Largest private employer, cites changing domestic context

WELLINGTON, New Zealand (Radio New Zealand International, November 3, 2015) – American Samoa's largest private sector employer, Starkist Samoa, is to stop hiring new staff, and is looking at shifting some of its production offshore.

The company says it has suffered financially due to the mandatory minimum wage increase of 40 cents an hour and is reducing investments to the local cannery.

It says other financial factors include access to fishing grounds and a new trade agreement which opens up competitive pressures from countries such as Vietnam.

Our correspondent in American Samoa, Monica Miller, says more than 80 percent of the economy is dependent on the canneries, so any change will have a domino effect.

"The scariest part of all was when the CEO and president, Mr Andrew Choe, has said that they are now having to evaluate and looking at alternative locations.
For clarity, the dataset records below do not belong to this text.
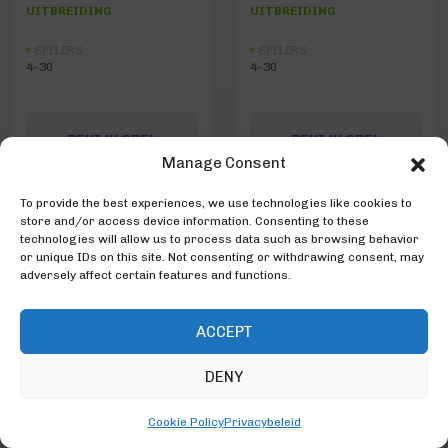
UITBREIDING
UITBREIDING
SPELERS
SPELERS
4-30
4-30
BEKIJK SPEL
BEKIJK SPEL
Manage Consent
To provide the best experiences, we use technologies like cookies to
store and/or access device information. Consenting to these
technologies will allow us to process data such as browsing behavior
or unique IDs on this site. Not consenting or withdrawing consent, may
adversely affect certain features and functions.
ACCEPT
DENY
Cookie Policy
Privacybeleid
And he came right out and said that he has informed leaders in Washington DC that they might have to shift some of the production that's now carried out at the American Samoa plant to Senegal."

Ms Miller says the territory is in a difficult situation as there's not much available to off-set any possible loss of jobs.

She says workers are worried as they wait to learn more about the company's plans.

"More than 80 percent of American Samoa's economy is dependent on the canneries, we've got the businesses that supply the fishing boats, and we also have the fuel industry, we've got the American Samoa Power Authority, this is their biggest customer, and then the American Samoa government which depends on the taxes from the employees, definitely it is going to have a domino effect on the territory."

Samoa is one of two canneries on American Samoa, and it employs about 2,000 people.

The other cannery, Samoa Tuna Processors, employs about 1,000 people.